TTI / Dev /guidelines.md

Upload folder using huggingface_hub

857c2e9 verified 5 days ago

3.25 kB

Overview

This document describes how to integrate a Vision-Language-Action-Critic (VLAC) into the SimpleVLA-RL training stack. The goal is to replace the simulator-provided terminal success signal during training with a VLAC-predicted value, while preserving the simulator signal for evaluation.
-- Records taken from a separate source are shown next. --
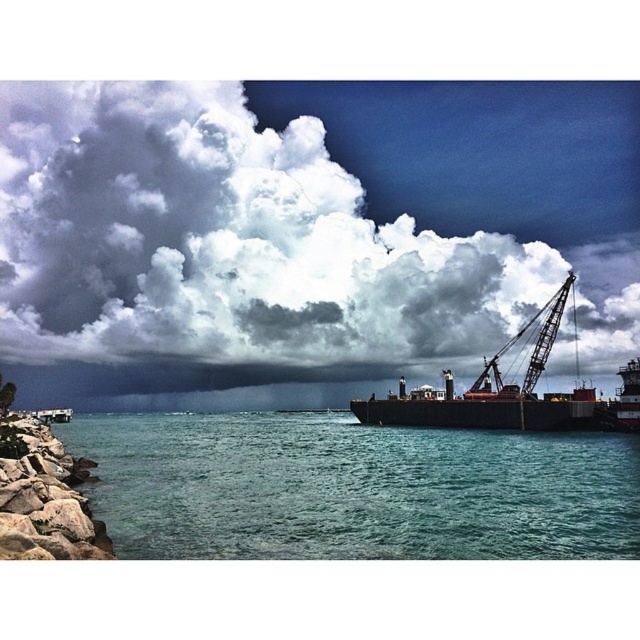 You are a photographer planning to capture the coastal scene. You want to ensure that both the white fluffy cloud at upper center and the teal glossy water at lower center are visible in your shot. Based on their sizes, which object should you prioritize framing first?

The white fluffy cloud at upper center is much taller than the teal glossy water at lower center, so you should prioritize framing the white fluffy cloud at upper center first to ensure it fits within the composition.

You are an observer standing on the cliff overlooking the coastal scene. You notice the white fluffy cloud at upper center and the dark brown metal ship at right. Which object is closer to your position?

The white fluffy cloud at upper center is closer to your position because it is further to the viewer than the dark brown metal ship at right.

You are a photographer planning to capture the dark brown metal ship at right and the white fluffy cloud at upper center in a single frame. Based on their sizes, which one will occupy more space in your photo?

The white fluffy cloud at upper center will occupy more space in the photo because it is larger in size than the dark brown metal ship at right.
Repository structure (high level)

verl Core RL training framework for SimpleVLA-RL. Uses Ray for distributed orchestration and vLLM for fast inference/parallelization. Originally built for LLM RL, adapted here for VLA training. Ships with a pre-trained OpenVLA-OFT model and the LIBERO simulation environment as Python packages.
examples Entry scripts and helpers for training and evaluation. run_openvla_oft_rl.sh is the main training entrypoint. eval_openvla_oft.sh runs evaluation (with trainer.val_only=True).
evo_vlac External module imported from the VLAC project. Provides models to predict task progress/success for robot manipulation. evo_vlac/examples shows how to run the critic on images/videos and obtain pairwise critic, per-frame values, and done/success estimates.

Objective

Training Do not use the environment done during training. Termination and terminal rewards are determined by VLAC only. After each step, call VLAC to detect done.
- If VLAC determined done == True: terminate the episode immediately and set the terminal reward to 1.0 (no need to call VLAC value again).
- Else if max_step is reached: terminate the rollout and call the VLAC model to compute the value list and use the last value the reward.
- Else: continue the episode.
Evaluation Keep using the environment done signal to compute success rate. VLAC is not used to determine evaluation success.
Rollout termination logic
- Training: "done" signal from VLAC
- Testing: "done" signal from the environment
Reward logic
- Training: if "done" detected by VLAC, reward=1.0; else, reward comes from VLAC value.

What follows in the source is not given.